Lingceng's Blog

Migrate Legacy Data to Anthother Rails Project: Practical Tips About Using ActiveRecord

I migrated legacy data from one Rails project to its refactored Rails project recently. I’ll share some tips while I’m doing this job.

I fetched the legacy data directly from old DB and then save into new DB in a rake task. I used following code to connect the old DB:

class DB < ActiveRecord::Base
  self.abstract_class = true
  if ENV['DEBUG']
    self.logger = Logger.new(STDOUT)
  end

  establish_connection adapter: 'mysql2', encoding: 'utf8',
    host: '127.0.0.1', port: '3306', database: 'databasename', 
    username: 'username'
end

Then select result with raw SQL by using select_all method

DB.connection.select_all("select * from users").each do |user|
  record = OpenStruct.new(record)
  new = UserInNewDB.find_or_initialize_by(id: record.id)
  user.attributes = record.to_h.slice(*%i[ phone name created_at updated_at])
  user.save! if user.changed?
end

But it’s hard while doing some complicated query with raw SQL. So I tried to copy models in old project to new one. To keep new project clean, I mainly reproduced the relations between models.

class User < DB
  has_many :orders
end

class Order < DB
  belongs_to :user
end

Then life gets better. I can do queries with ActiveRecord model and get all the benefits.

User.find_each do |record|
  # Do the migration
end

Tip0 Skip some callback

Process.skip_callback(:save, :before, :log_changes)

Tip1 Skip some validation

if new.invalid? && 1 == new.errors.size && new.errors[:batch_id]
  new.save!(validate: false)
else
  new.save!
end

Tip2 Cache basic table in a hash

brands = Brand.all.index_by(&:name)
Order.find_each do |record|
  new = NewOrder.find_or_initialize_by(id: record.id)
  new.brand = brands[name]
  new.save!
end

Tip3 Show current progress

def show_process(name, total, index)
  printf "%s %.2f %%, %d / %d\r", name, index * 100.0 / total, index, total
end

Tip4 Find out records with no associated records

Settlement.joins("left join orders on orders.settlement_id = settlements.id").
  where("orders.id is null")

Tip5 Update column without triggering callbacks

PayRecord.find(10059).update_column(:amount, 5986)

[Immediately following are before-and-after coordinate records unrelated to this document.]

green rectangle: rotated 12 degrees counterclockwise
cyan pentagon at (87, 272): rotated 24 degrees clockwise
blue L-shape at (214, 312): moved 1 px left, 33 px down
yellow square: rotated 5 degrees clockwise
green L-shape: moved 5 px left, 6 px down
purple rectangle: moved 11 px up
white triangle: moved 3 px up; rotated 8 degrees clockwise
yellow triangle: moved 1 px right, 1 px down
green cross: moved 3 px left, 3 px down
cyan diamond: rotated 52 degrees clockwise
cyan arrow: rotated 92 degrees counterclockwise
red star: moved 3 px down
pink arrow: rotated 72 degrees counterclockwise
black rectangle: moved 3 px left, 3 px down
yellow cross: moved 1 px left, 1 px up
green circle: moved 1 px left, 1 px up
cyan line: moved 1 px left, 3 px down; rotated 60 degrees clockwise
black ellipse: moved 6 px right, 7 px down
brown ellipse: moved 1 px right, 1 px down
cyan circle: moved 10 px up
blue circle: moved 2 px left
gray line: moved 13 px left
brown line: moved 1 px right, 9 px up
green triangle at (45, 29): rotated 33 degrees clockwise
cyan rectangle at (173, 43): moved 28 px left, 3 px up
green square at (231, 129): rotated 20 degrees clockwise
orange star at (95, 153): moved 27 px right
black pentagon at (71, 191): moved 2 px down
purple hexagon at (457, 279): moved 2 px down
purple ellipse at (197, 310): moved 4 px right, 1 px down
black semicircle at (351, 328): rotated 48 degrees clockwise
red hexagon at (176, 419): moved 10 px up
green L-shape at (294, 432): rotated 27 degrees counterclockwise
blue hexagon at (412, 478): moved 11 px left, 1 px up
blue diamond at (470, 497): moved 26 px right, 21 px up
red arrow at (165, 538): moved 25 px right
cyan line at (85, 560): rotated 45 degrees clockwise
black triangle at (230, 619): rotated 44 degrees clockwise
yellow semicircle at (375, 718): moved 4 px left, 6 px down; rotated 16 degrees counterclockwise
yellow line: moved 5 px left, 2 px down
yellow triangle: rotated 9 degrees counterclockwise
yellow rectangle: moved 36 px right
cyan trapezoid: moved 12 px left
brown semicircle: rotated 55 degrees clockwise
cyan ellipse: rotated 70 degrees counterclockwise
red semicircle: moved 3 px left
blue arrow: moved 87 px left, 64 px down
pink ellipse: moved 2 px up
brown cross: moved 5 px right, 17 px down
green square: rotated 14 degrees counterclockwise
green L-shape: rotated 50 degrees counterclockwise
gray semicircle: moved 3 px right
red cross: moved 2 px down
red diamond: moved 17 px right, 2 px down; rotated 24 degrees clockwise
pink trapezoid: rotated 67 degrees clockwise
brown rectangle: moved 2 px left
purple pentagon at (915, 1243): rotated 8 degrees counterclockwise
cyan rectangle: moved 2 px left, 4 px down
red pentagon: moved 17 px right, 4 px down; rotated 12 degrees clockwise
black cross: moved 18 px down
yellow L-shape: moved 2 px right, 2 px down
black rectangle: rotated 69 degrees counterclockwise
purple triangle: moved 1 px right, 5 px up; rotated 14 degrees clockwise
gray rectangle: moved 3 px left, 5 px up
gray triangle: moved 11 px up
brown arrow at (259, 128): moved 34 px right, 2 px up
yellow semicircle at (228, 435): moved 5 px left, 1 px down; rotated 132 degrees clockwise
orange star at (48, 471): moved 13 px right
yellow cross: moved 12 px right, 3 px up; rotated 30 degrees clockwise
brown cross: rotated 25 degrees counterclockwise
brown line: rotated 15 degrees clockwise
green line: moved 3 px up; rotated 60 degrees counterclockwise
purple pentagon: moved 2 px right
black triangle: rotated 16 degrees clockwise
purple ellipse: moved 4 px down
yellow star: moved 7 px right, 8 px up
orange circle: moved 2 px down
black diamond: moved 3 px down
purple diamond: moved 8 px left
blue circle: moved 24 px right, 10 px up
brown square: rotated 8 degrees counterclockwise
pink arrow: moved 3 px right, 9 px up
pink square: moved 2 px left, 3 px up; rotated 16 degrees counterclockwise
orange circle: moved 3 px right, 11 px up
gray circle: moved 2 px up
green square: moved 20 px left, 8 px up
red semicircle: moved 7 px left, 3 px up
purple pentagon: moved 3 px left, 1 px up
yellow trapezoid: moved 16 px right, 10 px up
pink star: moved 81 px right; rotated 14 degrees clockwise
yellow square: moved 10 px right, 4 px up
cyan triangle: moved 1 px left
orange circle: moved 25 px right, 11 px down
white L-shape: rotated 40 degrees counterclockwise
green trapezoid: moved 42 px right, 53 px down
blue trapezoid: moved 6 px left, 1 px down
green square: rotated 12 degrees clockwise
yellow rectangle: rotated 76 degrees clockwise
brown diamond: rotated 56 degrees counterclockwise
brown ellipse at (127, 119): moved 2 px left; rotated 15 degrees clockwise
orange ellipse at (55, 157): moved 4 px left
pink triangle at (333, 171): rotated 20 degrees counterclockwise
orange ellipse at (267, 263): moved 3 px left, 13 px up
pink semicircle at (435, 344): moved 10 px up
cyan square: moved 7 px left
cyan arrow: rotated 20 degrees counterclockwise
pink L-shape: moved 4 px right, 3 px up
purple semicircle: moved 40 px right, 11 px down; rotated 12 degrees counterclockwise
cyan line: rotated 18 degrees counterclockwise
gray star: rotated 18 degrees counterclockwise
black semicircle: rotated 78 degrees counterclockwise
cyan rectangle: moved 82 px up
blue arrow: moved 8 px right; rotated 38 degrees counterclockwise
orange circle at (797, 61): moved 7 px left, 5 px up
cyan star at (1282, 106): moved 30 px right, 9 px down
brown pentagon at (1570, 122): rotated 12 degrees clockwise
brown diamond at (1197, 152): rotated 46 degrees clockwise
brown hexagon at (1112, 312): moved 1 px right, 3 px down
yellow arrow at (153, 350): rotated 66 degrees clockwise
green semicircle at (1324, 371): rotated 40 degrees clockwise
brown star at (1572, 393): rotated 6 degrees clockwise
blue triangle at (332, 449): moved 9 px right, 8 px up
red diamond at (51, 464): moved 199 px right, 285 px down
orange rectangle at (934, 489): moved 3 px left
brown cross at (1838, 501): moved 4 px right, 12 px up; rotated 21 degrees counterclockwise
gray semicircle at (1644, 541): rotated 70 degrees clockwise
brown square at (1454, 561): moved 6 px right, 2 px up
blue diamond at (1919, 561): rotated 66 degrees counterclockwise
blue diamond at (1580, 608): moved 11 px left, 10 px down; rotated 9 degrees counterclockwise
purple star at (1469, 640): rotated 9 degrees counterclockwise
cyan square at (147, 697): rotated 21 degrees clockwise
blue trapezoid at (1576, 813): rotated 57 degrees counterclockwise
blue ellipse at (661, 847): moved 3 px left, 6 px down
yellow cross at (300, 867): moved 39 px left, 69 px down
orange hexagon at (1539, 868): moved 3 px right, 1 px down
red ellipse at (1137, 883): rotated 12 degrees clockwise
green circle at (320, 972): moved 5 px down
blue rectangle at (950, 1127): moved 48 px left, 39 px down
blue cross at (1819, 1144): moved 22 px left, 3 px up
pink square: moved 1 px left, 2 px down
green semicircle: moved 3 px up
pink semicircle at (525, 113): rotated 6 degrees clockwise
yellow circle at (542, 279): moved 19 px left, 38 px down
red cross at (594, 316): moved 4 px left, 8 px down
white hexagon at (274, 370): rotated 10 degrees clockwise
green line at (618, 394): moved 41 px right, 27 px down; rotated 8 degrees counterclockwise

Tip6 Do nested inner joins with ActiveRecord

query = ProcessesChange.joins(process: [:technic, batch: :workgroup])

Tip7 Use squeel to do outer join

User.joins{recharges.outer}

Tip8 Use pluck method to return array of data

Order.joins(:item).group('items.brand').pluck("items.brand, count(orders.id) as order_count")

Tip9 Use Mysql GROUP_CONCAT to return all items in a group

sql =  Settlement.joins(:orders).group(:id).
  having("sum(orders.final_price) != sum(settlements.amount)").
  select("settlements.id, GROUP_CONCAT(orders.number),
  GROUP_CONCAT(orders.final_price), MIN(settlements.amount)").to_sql

Settlement.connection.select_all(sql)

Tip10 Manage rake task dependencies with an empty task

task :user_module => [:users, :sources, :customers, :operators]